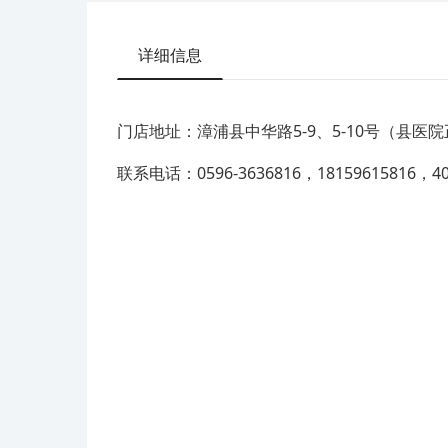
详细信息
门店地址：漳浦县中华路5-9、5-10号（县医
联系电话：0596-3636816，18159615816，400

= = =

* _Task_:
Every line above should be duplicated exactly; the pictures are to be left out.

* _Response to this exercise_:
详细信息
门店地址：漳浦县中华路5-9、5-10号（县医
联系电话：0596-3636816，18159615816，400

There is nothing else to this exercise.